I am a software engineer looking to build an A/B testing tool. I don't have a solid stats background but have been doing quite a bit of reading over the last few days.
I am following the methodology described here and will summarize the relevant points, below.
The tool will allow designers and domain experts to configure a website to split traffic received at a specific URL between two or more URLs. For example, traffic arriving at http://example.com/hello1 could be split between http://example.com/hello1 and http://example.com/hello2. Traffic would be split evenly between target URLs and the performance of the marketing processes at each of the target URLs will be compared.
In this experiment, the sample size N will correspond to visitors. The test will measure "conversions", a term describing when a visitor commits to a specific action in a marketing process. Conversions are expressed in percentages and a higher conversion rate is desirable. This makes the test a comparison of independent proportions. The tool needs to be able to be easily employed to produce tests with safe results. Selecting an appropriate value of N is important.

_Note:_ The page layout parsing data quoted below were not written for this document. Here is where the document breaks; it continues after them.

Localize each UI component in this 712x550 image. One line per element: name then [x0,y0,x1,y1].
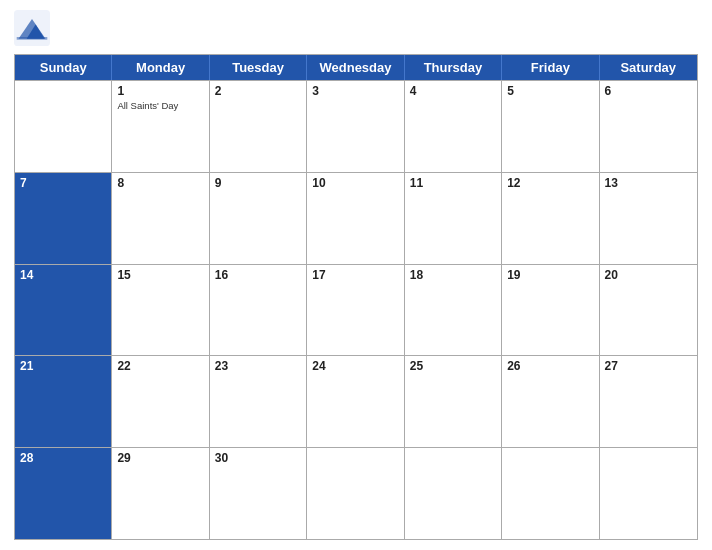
day-number: 22 [117,359,203,373]
day-number: 20 [605,268,692,282]
day-number: 13 [605,176,692,190]
day-number: 1 [117,84,203,98]
day-number: 7 [20,176,106,190]
day-header-thursday: Thursday [405,55,502,80]
day-number: 11 [410,176,496,190]
day-number: 12 [507,176,593,190]
day-number: 14 [20,268,106,282]
day-header-tuesday: Tuesday [210,55,307,80]
day-number: 4 [410,84,496,98]
week-row-1: 78910111213 [15,172,697,264]
week-row-2: 14151617181920 [15,264,697,356]
week-row-4: 282930 [15,447,697,539]
day-cell: 13 [600,173,697,264]
day-cell: 20 [600,265,697,356]
week-row-0: 1All Saints' Day23456 [15,80,697,172]
day-cell: 8 [112,173,209,264]
calendar-grid: SundayMondayTuesdayWednesdayThursdayFrid… [14,54,698,540]
day-cell [502,448,599,539]
logo [14,10,55,46]
day-cell: 17 [307,265,404,356]
day-number: 5 [507,84,593,98]
day-number: 26 [507,359,593,373]
day-cell: 6 [600,81,697,172]
day-cell: 19 [502,265,599,356]
day-cell: 18 [405,265,502,356]
day-header-friday: Friday [502,55,599,80]
day-cell: 3 [307,81,404,172]
day-header-wednesday: Wednesday [307,55,404,80]
day-number: 21 [20,359,106,373]
day-cell: 1All Saints' Day [112,81,209,172]
day-number: 29 [117,451,203,465]
day-cell: 28 [15,448,112,539]
day-number: 8 [117,176,203,190]
day-cell: 24 [307,356,404,447]
svg-rect-3 [17,37,48,40]
week-row-3: 21222324252627 [15,355,697,447]
day-cell: 16 [210,265,307,356]
day-cell [600,448,697,539]
calendar-page: SundayMondayTuesdayWednesdayThursdayFrid… [0,0,712,550]
day-number: 30 [215,451,301,465]
day-cell: 27 [600,356,697,447]
day-cell: 29 [112,448,209,539]
day-cell [15,81,112,172]
holiday-label: All Saints' Day [117,100,203,111]
day-cell: 9 [210,173,307,264]
day-number: 19 [507,268,593,282]
day-number: 16 [215,268,301,282]
day-number: 6 [605,84,692,98]
day-cell: 22 [112,356,209,447]
day-cell: 21 [15,356,112,447]
day-cell: 7 [15,173,112,264]
day-number: 27 [605,359,692,373]
day-number: 18 [410,268,496,282]
day-number: 25 [410,359,496,373]
day-cell: 10 [307,173,404,264]
day-headers-row: SundayMondayTuesdayWednesdayThursdayFrid… [15,55,697,80]
day-number: 10 [312,176,398,190]
calendar-header [14,10,698,46]
day-cell: 15 [112,265,209,356]
day-cell [405,448,502,539]
day-header-saturday: Saturday [600,55,697,80]
day-header-monday: Monday [112,55,209,80]
day-cell: 30 [210,448,307,539]
day-number: 17 [312,268,398,282]
day-cell [307,448,404,539]
day-cell: 11 [405,173,502,264]
day-number: 24 [312,359,398,373]
day-cell: 14 [15,265,112,356]
day-cell: 26 [502,356,599,447]
day-number: 28 [20,451,106,465]
day-cell: 5 [502,81,599,172]
day-header-sunday: Sunday [15,55,112,80]
day-cell: 2 [210,81,307,172]
day-number: 23 [215,359,301,373]
day-cell: 25 [405,356,502,447]
day-cell: 4 [405,81,502,172]
day-cell: 23 [210,356,307,447]
day-number: 3 [312,84,398,98]
day-number: 15 [117,268,203,282]
day-number: 9 [215,176,301,190]
logo-icon [14,10,50,46]
day-number: 2 [215,84,301,98]
weeks-container: 1All Saints' Day234567891011121314151617… [15,80,697,539]
day-cell: 12 [502,173,599,264]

In the linked article, above, a power analysis of two independent proportions is employed to find N. This method requires that one know the conversion rate of the control in advance as well as specify the target desired conversion improvement. It also specifies a significance level of 95% and a statistical power of 80%.
Questions:
- Is this method of determining
Nsound? If so, what is the safest way to determine the conversion rate of the control prior to beginning the test? - Are there sound ways of determining
Nthat don't require that one know conversion rates of the control in advance? - Is the methodology in the linked article sound? If not, are there any accessible and easily digestible methods out there that you could link me to?